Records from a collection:
Segment Open
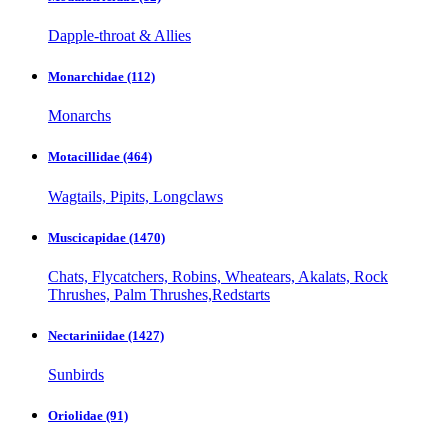
Dapple-throat & Allies
Monarchidae
(112)
Monarchs
Motacillidae
(464)
Wagtails, Pipits, Longclaws
Muscicapidae
(1470)
Chats, Flycatchers, Robins, Wheatears, Akalats, Rock
Thrushes, Palm Thrushes,Redstarts
Nectariniidae
(1427)
Sunbirds
Oriolidae
(91)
Segment Closed
> [PROBLEM STATEMENT] The records above must be retyped exactly. Please omit the pictures.

> [EXERCISE ANSWER]
Dapple-throat & Allies
Monarchidae
(112)
Monarchs
Motacillidae
(464)
Wagtails, Pipits, Longclaws
Muscicapidae
(1470)
Chats, Flycatchers, Robins, Wheatears, Akalats, Rock
Thrushes, Palm Thrushes,Redstarts
Nectariniidae
(1427)
Sunbirds
Oriolidae
(91)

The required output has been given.